The company was quick to act when the threat of tariffs loomed, and advised American agencies to stock up as early as April. But the solution is not permanent, the firm plans to register its trademark in the US and start assembling products there, so it will only need to export parts.
“Import tariffs on parts like circuit boards have also increased to 25 percent, but the total amount due is much less because the value of the parts is much lower than the finished products,” the firm’s chief said. “Our clients need to make an additional payment for the copyright after we register a trademark for the software in the US, so our income probably won’t decrease much.”
3D sensor maker Orbbec technology tripled its sales last year and is not at all concerned about the higher tariffs, its founder Huang Yuanhao said. The firm generates more value for its products and has few competitors and a huge market, he added, saying the firm’s products are basically irreplaceable. Any additional tariffs from the US would harm the interests of American consumers more than anything else, Huang said.

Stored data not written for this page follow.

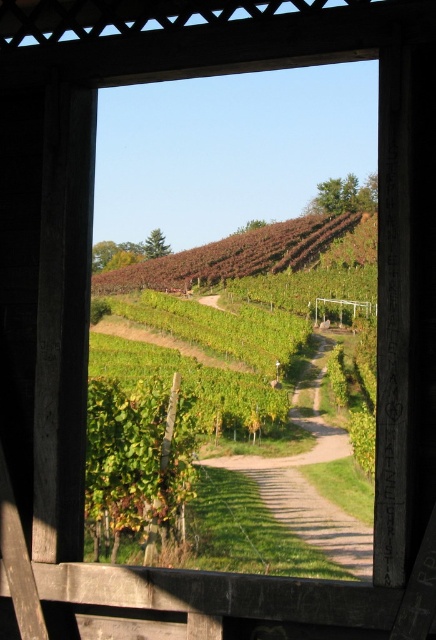 You are standing in front of the wooden structure looking at the vineyard. There are two points marked on the image. Which point, point (245, 467) or point (102, 285), is closer to you?

Point (245, 467) is closer to the camera than point (102, 285).

You are a gardener planning to mow the green grassy path at center and the brown leafy hillside at upper center. Which area requires less time to mow?

The green grassy path at center requires less time to mow since it is smaller than the brown leafy hillside at upper center.

You are planning to walk from the green grassy path at center to the brown leafy hillside at upper center. Given that your average walking pace is 3 feet per second, how long will it take you to reach the hillside?

The distance between the green grassy path at center and the brown leafy hillside at upper center is 165.99 feet. At a walking pace of 3 feet per second, it would take approximately 55.33 seconds to reach the hillside. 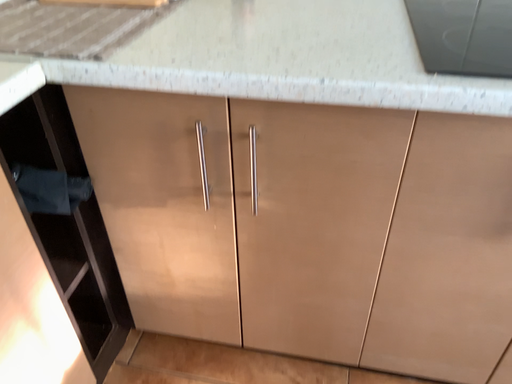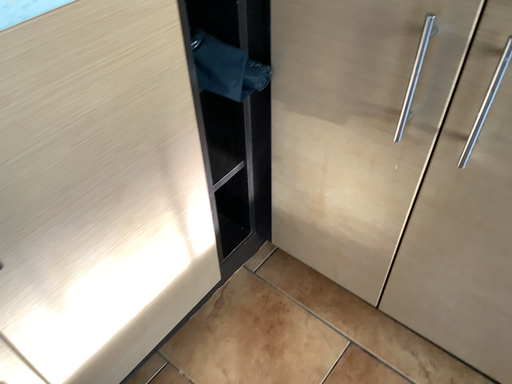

Many other Chinese firms are developing 3D sensors, but Orbbec is the only one to have achieved mass production. Only one overseas rival, Intel, has also achieved the feat.
Several foreign trading firms working with a particular service platform in Guangdong have also been unfazed so far, according to the platform’s business leader.
“The impact has not been too great, as the lower exchange rate has offset part of the losses from the higher tariffs,” he told Yicai Global.
Cutting the Middleman
Most traditional manufacturers are not quite so confident, and plan to cut costs by reducing their agency links with small- and medium-sized enterprises in the US.
“Retail sales of Chinese furniture in the US are much higher than the import turnover,” a seasons exporter in Shenzhen who chose to remain anonymous told Yicai Global. “Furniture is not a luxury, so even if you remove the premium that big brands can add on, there is still a lot of room for the makers to increase their profits.”
Margins on apparel, textiles, mechanical and electrical products and industrial components could all be increased, too, he added, saying the margins are too small because Chinese manufacturers are too reliant on overseas sellers and brand owners.
Producers could directly get in touch with more small American businesses to strike up direct trades, which would help US companies reduce their procurement prices while also allowing Chinese firms to bolster their profit margins to tackle the increased tariffs, he said.
“Big firms are the largest beneficiary of globalization driven by traditional capital, while the small businesses and consumers in the US and other importing countries gain very little,” he added.